Leaving aside the technical WOW factor of the research, perhaps the most telling part of it is in the section of the blog post that explains why the researchers are not releasing the entire code or the model. They explain, that in the era of deep fakes and other malicious uses for AI (automated phishing, trolling and fake news), they have decided to do be ethical in their code release approach:
Due to concerns about large language models being used to generate deceptive, biased, or abusive language at scale, we are only releasing a much smaller version of (the model) along with sampling code. We are not releasing the dataset, training code, or GPT-2 model weights. Nearly a year ago we wrote in the OpenAI Charter: “we expect that safety and security concerns will reduce our traditional publishing in the future, while increasing the importance of sharing safety, policy, and standards research,” and we see this current work as potentially representing the early beginnings of such concerns, which we expect may grow over time. This decision, as well as our discussion of it, is an experiment: while we are not sure that it is the right decision today, we believe that the AI community will eventually need to tackle the issue of publication norms in a thoughtful way in certain research areas.

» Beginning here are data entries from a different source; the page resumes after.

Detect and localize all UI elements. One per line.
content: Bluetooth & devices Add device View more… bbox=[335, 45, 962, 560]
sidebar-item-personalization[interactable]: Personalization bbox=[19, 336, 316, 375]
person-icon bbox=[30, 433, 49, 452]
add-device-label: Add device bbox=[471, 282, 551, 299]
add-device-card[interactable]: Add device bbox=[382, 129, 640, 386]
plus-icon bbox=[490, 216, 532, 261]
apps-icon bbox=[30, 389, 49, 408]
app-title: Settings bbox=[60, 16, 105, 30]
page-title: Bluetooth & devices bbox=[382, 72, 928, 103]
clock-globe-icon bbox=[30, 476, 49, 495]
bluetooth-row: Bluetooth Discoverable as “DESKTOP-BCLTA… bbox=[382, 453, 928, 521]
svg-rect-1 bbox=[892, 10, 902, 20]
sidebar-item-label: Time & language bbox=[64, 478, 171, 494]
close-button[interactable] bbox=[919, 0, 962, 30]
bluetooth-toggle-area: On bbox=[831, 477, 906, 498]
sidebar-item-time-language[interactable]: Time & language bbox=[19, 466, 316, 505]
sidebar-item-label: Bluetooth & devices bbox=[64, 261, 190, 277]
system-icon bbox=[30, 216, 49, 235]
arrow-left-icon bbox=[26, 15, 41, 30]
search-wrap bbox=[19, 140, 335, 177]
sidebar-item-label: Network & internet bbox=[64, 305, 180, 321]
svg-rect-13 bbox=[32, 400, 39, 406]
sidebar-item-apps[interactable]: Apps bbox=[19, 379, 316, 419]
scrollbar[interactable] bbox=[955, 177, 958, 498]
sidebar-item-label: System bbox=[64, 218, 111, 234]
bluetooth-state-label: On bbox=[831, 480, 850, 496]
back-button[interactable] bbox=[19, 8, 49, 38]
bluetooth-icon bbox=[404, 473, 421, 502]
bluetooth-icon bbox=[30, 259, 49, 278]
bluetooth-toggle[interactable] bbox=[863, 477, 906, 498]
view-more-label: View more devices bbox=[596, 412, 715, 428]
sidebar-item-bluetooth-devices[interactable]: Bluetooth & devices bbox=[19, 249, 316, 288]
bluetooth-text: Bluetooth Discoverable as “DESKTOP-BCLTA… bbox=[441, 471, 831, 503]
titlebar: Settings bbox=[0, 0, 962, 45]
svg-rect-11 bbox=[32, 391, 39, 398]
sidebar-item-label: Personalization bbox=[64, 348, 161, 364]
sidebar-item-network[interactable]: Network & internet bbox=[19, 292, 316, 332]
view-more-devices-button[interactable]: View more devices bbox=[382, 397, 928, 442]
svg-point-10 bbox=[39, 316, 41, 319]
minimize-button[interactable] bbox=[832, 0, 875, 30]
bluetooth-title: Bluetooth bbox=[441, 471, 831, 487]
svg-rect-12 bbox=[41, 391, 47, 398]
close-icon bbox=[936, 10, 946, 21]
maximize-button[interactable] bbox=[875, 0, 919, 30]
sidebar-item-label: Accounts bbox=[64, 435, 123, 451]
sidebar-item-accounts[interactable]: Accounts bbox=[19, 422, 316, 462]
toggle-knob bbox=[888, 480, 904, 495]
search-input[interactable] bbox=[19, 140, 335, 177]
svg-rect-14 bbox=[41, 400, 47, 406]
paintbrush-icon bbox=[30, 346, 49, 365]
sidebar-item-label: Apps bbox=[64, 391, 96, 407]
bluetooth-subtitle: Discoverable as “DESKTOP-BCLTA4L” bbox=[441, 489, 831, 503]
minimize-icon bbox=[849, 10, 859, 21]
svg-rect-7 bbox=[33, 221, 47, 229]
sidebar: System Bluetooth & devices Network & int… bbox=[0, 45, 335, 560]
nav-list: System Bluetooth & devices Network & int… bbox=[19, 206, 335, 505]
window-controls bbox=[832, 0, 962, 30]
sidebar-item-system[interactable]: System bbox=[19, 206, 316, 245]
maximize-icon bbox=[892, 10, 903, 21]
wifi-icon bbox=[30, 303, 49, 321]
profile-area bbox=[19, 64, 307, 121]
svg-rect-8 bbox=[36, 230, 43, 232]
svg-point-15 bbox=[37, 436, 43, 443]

This of course leads educators to begin to understand the immense challenges AI will bring in discerning what is real or true from what is not in an age where machines can be automated to produce deep (very realistic) fakes. What does critical thinking look like when you cannot discern is something on the internet is real? What does this mean for teaching digital literacy? Must we rely on machine learning to tell us that something has been produced by a machine? Will humans no longer be up to the task of researching and critically reflecting on the truth of something in this new machine age? One thing is for certain, this AI world is ripe for teaching about ethics and ethical decision-making, a vital part of school and tertiary education.